Data supplied:
____________

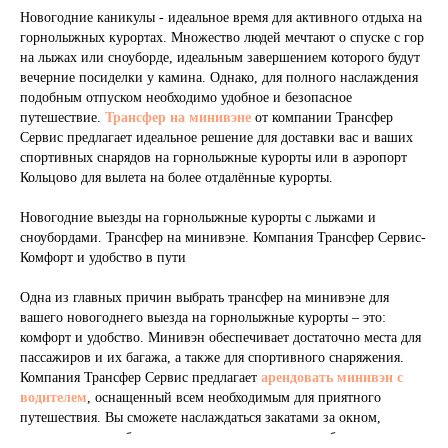
Новогодние каникулы - идеальное время для активного отдыха на
горнолыжных курортах. Множество людей мечтают о спуске с гор
на лыжах или сноуборде, идеальным завершением которого будут
вечерние посиделки у камина. Однако, для полного наслаждения
подобным отпуском необходимо удобное и безопасное
путешествие.
Трансфер на минивэне
от компании Трансфер
Сервис предлагает идеальное решение для доставки вас и ваших
спортивных снарядов на горнолыжные курорты или в аэропорт
Кольцово для вылета на более отдалённые курорты.
Новогодние выезды на горнолыжные курорты с лыжами и
сноубордами. Трансфер на минивэне. Компания Трансфер Сервис-
Комфорт и удобство в пути
Одна из главных причин выбрать трансфер на минивэне для
вашего новогоднего выезда на горнолыжные курорты – это:
комфорт и удобство. Минивэн обеспечивает достаточно места для
пассажиров и их багажа, а также для спортивного снаряжения.
Компания Трансфер Сервис предлагает
арендовать минивэн с
водителем
, оснащенный всем необходимым для приятного
путешествия. Вы сможете наслаждаться закатами за окном,
слушать вашу любимую музыку или просто расслабиться после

____________

Your task: Write out exactly the lines above from the line with "сноубордами. Трансфер на" through the line with "комфорт и удобство.", both of them included, and leave out all other lines.

Response to the task:
сноубордами. Трансфер на минивэне. Компания Трансфер Сервис-
Комфорт и удобство в пути
Одна из главных причин выбрать трансфер на минивэне для
вашего новогоднего выезда на горнолыжные курорты – это:
комфорт и удобство. Минивэн обеспечивает достаточно места для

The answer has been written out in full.